* [DIRECTIONS FOR THIS TASK] Return the following from the records below: each line, word for word, starting with the line that contains "pembuatan gazebo kayu" and going on through the line that contains "strategis tersendiri bagi", with nothing outside that range.

* [EXTRACTED INFORMATION]

#####

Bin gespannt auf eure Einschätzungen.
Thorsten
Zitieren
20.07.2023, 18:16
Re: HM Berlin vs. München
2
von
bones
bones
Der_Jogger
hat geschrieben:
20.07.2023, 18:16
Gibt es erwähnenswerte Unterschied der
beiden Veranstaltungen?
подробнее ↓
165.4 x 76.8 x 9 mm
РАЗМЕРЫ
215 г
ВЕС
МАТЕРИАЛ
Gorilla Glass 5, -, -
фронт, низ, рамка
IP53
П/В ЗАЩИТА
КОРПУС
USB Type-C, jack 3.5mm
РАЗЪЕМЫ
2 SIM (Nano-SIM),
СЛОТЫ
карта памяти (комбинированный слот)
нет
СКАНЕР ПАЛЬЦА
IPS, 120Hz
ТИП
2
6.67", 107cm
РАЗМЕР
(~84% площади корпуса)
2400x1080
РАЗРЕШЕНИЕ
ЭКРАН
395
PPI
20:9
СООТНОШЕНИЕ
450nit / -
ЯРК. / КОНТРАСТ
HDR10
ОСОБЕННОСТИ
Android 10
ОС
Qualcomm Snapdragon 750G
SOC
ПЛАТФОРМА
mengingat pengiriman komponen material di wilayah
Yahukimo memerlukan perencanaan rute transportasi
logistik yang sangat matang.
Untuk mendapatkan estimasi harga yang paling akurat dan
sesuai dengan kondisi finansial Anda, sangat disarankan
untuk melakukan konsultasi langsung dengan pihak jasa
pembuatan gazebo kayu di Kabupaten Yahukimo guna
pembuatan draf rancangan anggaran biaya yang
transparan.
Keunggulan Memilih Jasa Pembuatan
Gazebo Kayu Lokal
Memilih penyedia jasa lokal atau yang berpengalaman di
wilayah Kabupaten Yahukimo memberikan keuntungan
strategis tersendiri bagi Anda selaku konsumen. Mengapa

#####

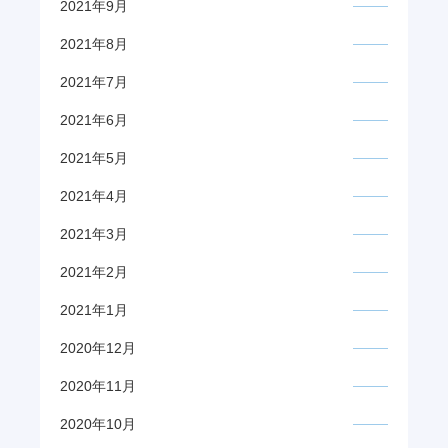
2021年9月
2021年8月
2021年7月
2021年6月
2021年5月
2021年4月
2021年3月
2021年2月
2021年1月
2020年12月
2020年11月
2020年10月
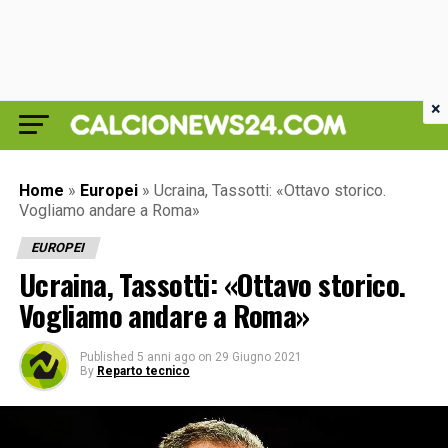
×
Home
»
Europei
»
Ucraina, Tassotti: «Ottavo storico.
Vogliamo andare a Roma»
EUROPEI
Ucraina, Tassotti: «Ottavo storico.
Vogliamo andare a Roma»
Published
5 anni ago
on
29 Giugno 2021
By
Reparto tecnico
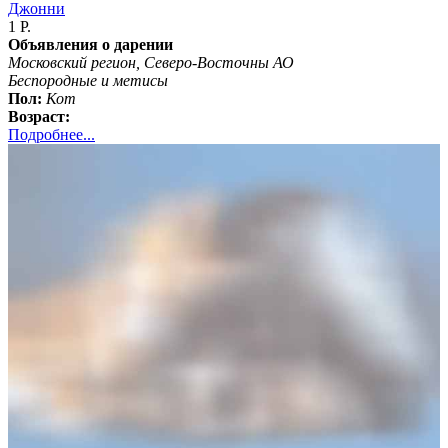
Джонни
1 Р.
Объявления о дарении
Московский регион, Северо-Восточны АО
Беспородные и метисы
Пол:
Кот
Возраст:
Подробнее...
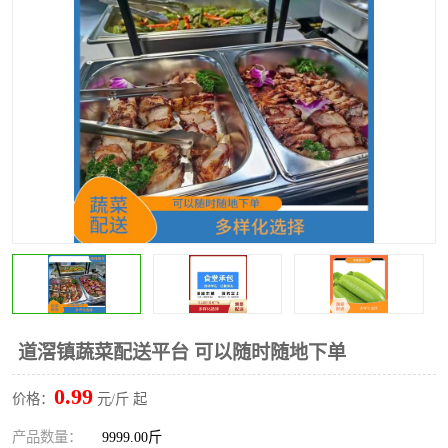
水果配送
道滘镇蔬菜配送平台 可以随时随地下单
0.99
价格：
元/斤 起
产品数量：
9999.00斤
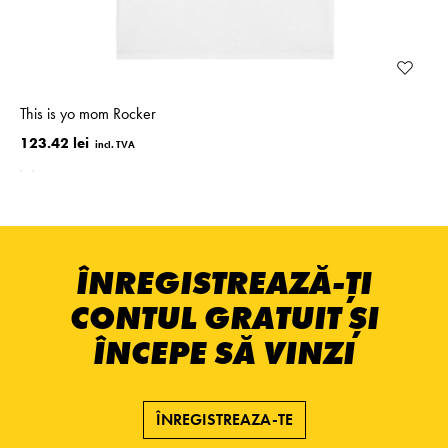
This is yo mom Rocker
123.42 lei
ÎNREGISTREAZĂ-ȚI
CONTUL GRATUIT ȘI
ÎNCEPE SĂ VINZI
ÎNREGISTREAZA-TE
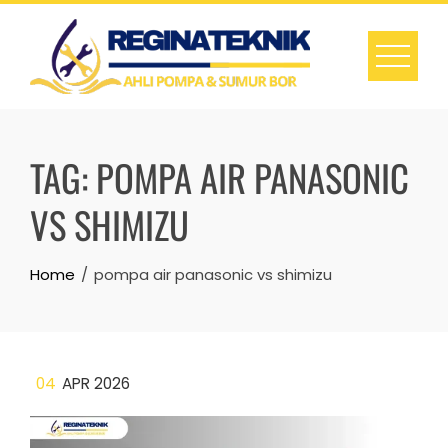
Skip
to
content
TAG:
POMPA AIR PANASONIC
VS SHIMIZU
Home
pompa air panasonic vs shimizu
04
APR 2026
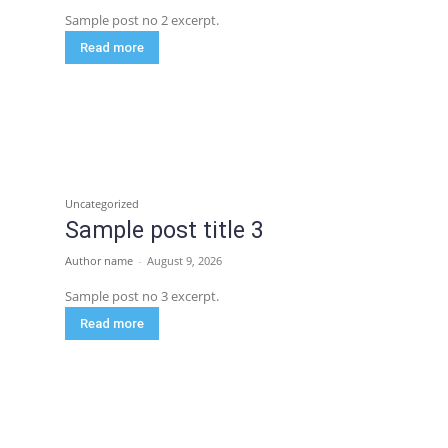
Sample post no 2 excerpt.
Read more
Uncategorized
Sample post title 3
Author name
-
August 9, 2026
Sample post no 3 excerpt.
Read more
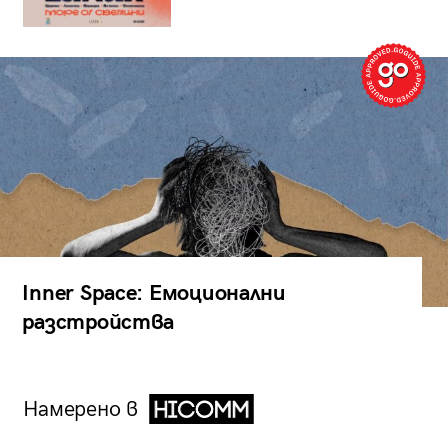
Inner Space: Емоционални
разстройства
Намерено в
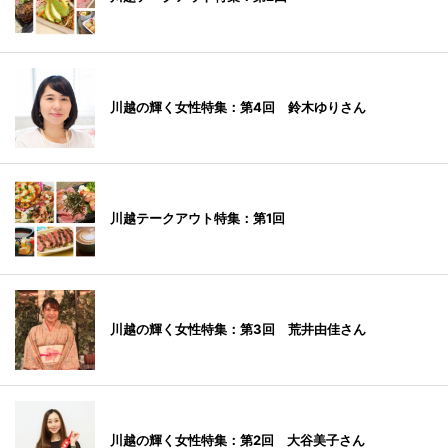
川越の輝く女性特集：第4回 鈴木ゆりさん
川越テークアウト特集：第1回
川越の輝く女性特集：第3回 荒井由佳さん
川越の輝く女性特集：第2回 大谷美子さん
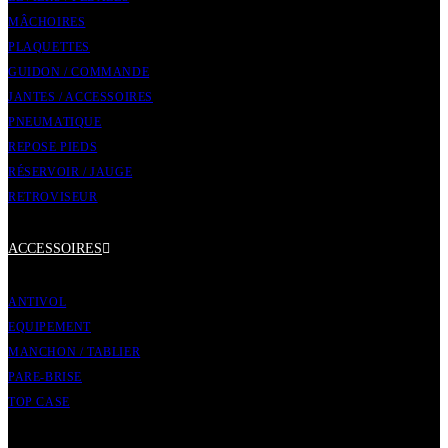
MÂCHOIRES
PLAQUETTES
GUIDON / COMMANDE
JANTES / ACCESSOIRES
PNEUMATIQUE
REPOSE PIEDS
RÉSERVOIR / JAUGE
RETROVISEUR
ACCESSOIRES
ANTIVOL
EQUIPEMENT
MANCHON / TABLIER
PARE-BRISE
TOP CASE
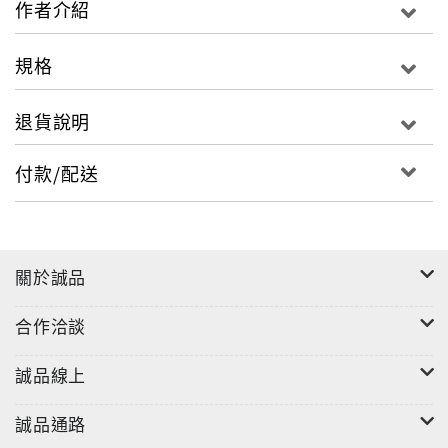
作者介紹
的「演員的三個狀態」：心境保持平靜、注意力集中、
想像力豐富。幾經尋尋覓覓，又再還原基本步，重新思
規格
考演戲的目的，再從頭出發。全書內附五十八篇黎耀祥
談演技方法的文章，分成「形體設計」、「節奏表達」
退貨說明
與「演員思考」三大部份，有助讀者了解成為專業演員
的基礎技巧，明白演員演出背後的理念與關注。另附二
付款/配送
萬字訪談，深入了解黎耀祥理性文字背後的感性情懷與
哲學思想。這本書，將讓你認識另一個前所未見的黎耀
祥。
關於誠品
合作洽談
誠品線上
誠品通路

#####

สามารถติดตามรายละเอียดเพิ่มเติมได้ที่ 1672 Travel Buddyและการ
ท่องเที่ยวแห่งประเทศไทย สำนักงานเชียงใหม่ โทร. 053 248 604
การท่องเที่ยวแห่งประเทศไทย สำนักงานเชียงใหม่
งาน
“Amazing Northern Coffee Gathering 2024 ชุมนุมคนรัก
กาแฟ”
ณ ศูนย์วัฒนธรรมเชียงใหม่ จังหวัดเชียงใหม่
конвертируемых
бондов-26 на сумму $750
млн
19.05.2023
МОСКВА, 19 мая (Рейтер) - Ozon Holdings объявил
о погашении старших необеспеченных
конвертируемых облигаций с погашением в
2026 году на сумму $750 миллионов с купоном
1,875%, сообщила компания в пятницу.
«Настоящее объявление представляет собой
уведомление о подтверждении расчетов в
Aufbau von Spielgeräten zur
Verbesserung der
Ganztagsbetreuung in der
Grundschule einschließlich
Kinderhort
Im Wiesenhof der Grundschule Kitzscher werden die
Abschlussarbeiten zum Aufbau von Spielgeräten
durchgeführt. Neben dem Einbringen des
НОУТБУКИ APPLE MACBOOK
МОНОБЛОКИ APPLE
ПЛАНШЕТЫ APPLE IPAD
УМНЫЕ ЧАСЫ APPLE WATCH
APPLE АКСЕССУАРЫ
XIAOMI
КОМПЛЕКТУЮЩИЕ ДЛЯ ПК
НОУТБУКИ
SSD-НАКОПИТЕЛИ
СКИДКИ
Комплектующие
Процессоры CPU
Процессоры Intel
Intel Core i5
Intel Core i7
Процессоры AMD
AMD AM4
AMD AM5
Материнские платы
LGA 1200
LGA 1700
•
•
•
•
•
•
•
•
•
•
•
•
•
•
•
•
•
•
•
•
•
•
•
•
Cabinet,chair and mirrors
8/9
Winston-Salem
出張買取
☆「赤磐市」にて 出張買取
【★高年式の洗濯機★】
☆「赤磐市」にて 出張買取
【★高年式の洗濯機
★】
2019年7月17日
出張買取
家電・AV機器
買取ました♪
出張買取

#####

* [ANSWER BELOW]
pembuatan gazebo kayu di Kabupaten Yahukimo guna
pembuatan draf rancangan anggaran biaya yang
transparan.
Keunggulan Memilih Jasa Pembuatan
Gazebo Kayu Lokal
Memilih penyedia jasa lokal atau yang berpengalaman di
wilayah Kabupaten Yahukimo memberikan keuntungan
strategis tersendiri bagi Anda selaku konsumen. Mengapa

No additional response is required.